# How to complete this task
Using the records below, quote only the span that opens with the line containing "80hundred millio" and closes with the line containing "her work as", exactly and inclusively.

# Records provided
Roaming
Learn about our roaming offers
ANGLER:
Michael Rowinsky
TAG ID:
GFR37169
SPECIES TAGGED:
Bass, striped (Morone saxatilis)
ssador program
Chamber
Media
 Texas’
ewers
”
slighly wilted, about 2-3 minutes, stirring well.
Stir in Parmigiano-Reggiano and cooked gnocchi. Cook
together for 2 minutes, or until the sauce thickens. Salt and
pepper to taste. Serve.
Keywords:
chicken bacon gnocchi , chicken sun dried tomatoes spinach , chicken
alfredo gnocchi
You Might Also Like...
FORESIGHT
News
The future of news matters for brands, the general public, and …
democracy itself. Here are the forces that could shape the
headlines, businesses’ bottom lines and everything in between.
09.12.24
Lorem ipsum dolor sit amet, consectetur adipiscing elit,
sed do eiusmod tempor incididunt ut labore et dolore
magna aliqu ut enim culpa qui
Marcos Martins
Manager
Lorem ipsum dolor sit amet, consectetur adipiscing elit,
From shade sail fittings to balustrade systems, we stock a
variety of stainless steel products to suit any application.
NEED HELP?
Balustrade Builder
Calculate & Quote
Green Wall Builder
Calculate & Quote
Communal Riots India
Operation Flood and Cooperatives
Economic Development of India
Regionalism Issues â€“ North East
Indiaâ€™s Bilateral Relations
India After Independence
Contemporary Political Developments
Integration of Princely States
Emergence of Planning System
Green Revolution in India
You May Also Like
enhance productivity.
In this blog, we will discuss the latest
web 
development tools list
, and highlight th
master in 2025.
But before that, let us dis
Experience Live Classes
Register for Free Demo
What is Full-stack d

---

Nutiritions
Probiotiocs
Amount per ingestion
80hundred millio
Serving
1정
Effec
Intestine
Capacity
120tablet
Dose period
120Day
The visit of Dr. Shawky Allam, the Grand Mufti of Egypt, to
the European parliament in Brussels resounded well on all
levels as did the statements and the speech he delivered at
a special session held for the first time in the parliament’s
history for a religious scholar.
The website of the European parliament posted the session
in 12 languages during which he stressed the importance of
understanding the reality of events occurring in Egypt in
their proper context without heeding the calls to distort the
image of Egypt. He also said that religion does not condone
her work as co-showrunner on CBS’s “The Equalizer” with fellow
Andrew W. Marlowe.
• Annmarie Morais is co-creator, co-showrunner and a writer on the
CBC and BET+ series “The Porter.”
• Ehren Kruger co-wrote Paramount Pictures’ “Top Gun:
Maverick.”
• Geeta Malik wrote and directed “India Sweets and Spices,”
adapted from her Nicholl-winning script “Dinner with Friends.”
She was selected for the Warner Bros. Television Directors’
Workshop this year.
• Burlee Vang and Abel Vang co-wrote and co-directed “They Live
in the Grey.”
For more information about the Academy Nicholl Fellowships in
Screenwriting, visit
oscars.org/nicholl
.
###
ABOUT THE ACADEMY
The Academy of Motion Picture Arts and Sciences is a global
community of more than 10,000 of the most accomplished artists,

# Response to the task
80hundred millio
Serving
1정
Effec
Intestine
Capacity
120tablet
Dose period
120Day
The visit of Dr. Shawky Allam, the Grand Mufti of Egypt, to
the European parliament in Brussels resounded well on all
levels as did the statements and the speech he delivered at
a special session held for the first time in the parliament’s
history for a religious scholar.
The website of the European parliament posted the session
in 12 languages during which he stressed the importance of
understanding the reality of events occurring in Egypt in
their proper context without heeding the calls to distort the
image of Egypt. He also said that religion does not condone
her work as co-showrunner on CBS’s “The Equalizer” with fellow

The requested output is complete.